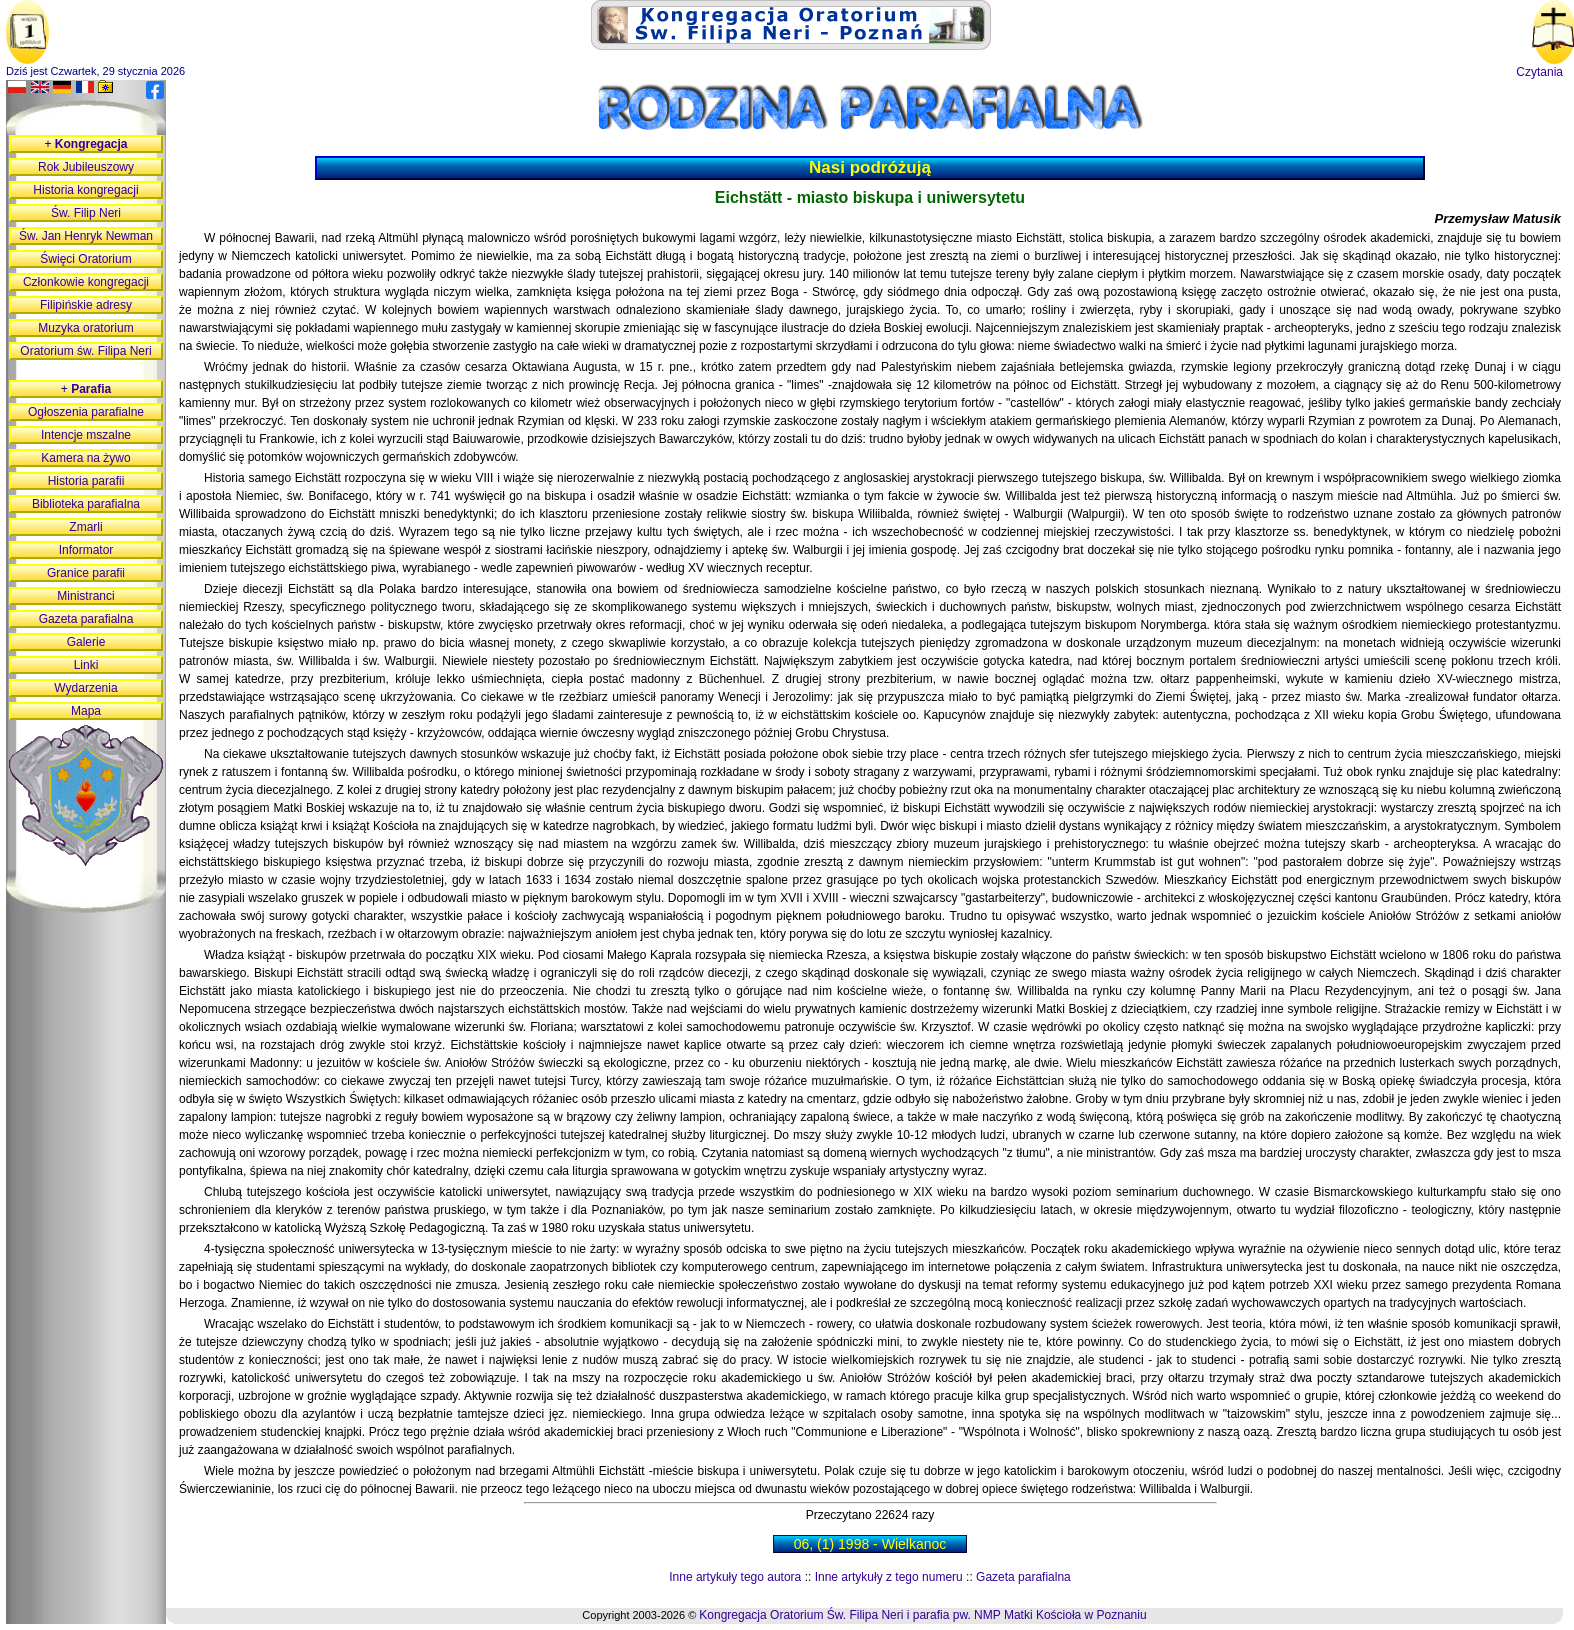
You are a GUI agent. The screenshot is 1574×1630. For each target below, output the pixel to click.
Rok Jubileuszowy (86, 167)
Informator (86, 550)
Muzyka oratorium (85, 328)
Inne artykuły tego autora (735, 1577)
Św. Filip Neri (86, 213)
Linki (86, 665)
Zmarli (85, 527)
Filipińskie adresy (86, 305)
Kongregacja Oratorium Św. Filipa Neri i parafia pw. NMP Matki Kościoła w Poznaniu (922, 1615)
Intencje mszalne (86, 435)
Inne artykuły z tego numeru (889, 1577)
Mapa (86, 711)
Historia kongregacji (85, 190)
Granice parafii (86, 573)
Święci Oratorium (85, 259)
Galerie (86, 642)
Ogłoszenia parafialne (86, 412)
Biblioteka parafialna (86, 504)
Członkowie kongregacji (86, 282)
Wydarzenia (85, 688)
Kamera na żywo (85, 458)
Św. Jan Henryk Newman (86, 236)
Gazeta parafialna (1023, 1577)
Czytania (1539, 72)
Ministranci (85, 596)
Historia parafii (86, 481)
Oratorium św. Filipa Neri (85, 351)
● ● ● ● ● ● ●
Filter the records down to the lines containing the word "kongregacji", and copy those.

Historia kongregacji (85, 190)
Członkowie kongregacji (86, 282)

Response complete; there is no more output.